Anggota Komisi D DPRD DKI Jakarta dari Fraksi PKS, Nabilah Aboebakar Alhabsyi, meminta pemerintah daerah menjadikan insiden itu sebagai momentum untuk mengevaluasi sistem pengelolaan sampah, khususnya penanganan TPS liar yang masih ditemukan di berbagai wilayah Jakarta.
Dalam keterangan tertulis yang diterima pada Kamis (6/8/2026), Nabilah menyampaikan belasungkawa atas gugurnya petugas pemadam kebakaran yang sedang menjalankan tugas kemanusiaan. Menurut dia, pengorbanan tersebut menjadi peringatan bahwa persoalan sampah yang diabaikan dapat berujung pada hilangnya nyawa.

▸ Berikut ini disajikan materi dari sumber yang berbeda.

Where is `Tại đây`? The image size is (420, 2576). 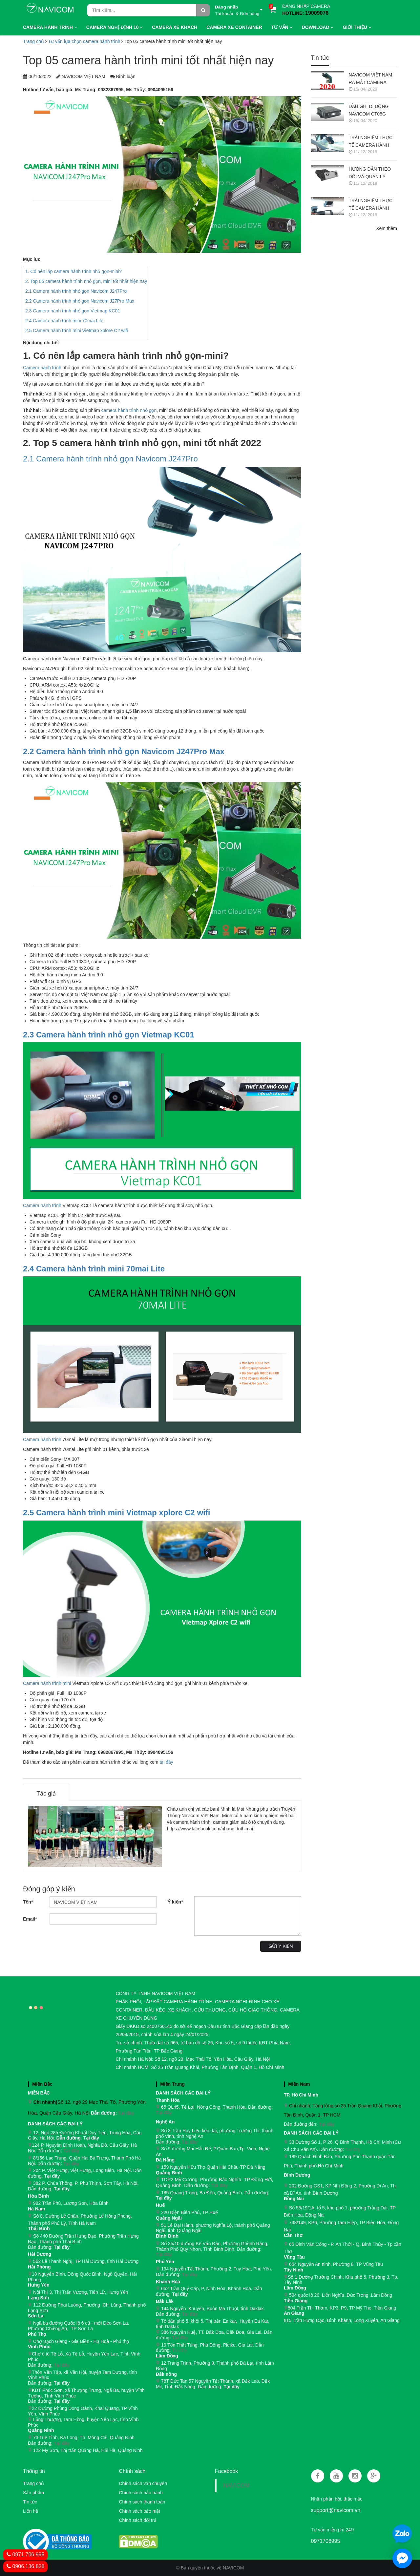 Tại đây is located at coordinates (126, 2113).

“Saya menyampaikan belasungkawa yang mendalam atas gugurnya petugas pemadam yang sedang menjalankan tugas kemanusiaan. Peristiwa ini harus menjadi momentum evaluasi serius. Sampah yang dibiarkan menumpuk di TPS liar bukan hanya mengotori kota, tetapi dapat berubah menjadi ancaman yang merenggut nyawa,” kata Nabilah.
Ia menilai maraknya TPS liar mencerminkan masih lemahnya pengawasan dan sistem pengelolaan sampah di tingkat wilayah. Kondisi itu, menurut dia, tidak hanya memicu pencemaran lingkungan dan gangguan kesehatan masyarakat, tetapi juga meningkatkan risiko kebakaran yang membahayakan warga maupun petugas yang bertugas menangani keadaan darurat.
Karena itu, Nabilah menegaskan penanganan TPS liar tidak cukup dilakukan melalui aksi pembersihan setelah sampah menumpuk. Pemerintah, kata dia, perlu membangun sistem yang lebih komprehensif melalui penguatan regulasi, peningkatan pengawasan, serta penegakan hukum terhadap pihak-pihak yang memanfaatkan lahan sebagai lokasi pembuangan sampah ilegal.
“Selama masyarakat masih membuang sampah sembarangan dan tidak ada pengawasan yang kuat, persoalan ini akan terus berulang. Penanganan sampah harus dimulai dari hulu, diperkuat di tingkat wilayah, dan diiringi penegakan aturan yang konsisten,” ujarnya.
Selain membenahi sistem pengelolaan sampah, Nabilah meminta pemerintah memberi perhatian lebih besar terhadap keselamatan petugas pemadam kebakaran dan petugas kebersihan. Menurut dia, kedua profesi tersebut berada di garis depan dalam menghadapi berbagai kondisi berisiko sehingga membutuhkan perlindungan kerja yang memadai.
“Jangan sampai pengorbanan para petugas hanya kita kenang sebagai musibah. Kehadiran negara harus terlihat melalui penguatan regulasi, pengawasan yang lebih tegas, dan sistem pengelolaan sampah yang benar-benar mampu melindungi masyarakat maupun para petugas di lapangan,” katanya.
Nabilah juga mengusulkan agar setiap kecamatan memiliki sistem pemantauan dini untuk mendeteksi kemunculan TPS liar sehingga dapat ditangani sebelum berkembang menjadi persoalan yang lebih besar. Menurut dia, langkah tersebut harus diiringi dengan edukasi berkelanjutan kepada masyarakat mengenai pentingnya membuang dan memilah sampah sesuai fasilitas yang telah disediakan.
Ia menambahkan, ambisi Jakarta menjadi kota global harus diimbangi dengan penyelesaian persoalan mendasar, termasuk pengelolaan sampah yang aman dan berkelanjutan. Baginya, keberhasilan tata kelola lingkungan tidak semata diukur dari banyaknya sampah yang diangkut, tetapi juga dari kemampuan pemerintah melindungi keselamatan warga dan para petugas yang bekerja di lapangan.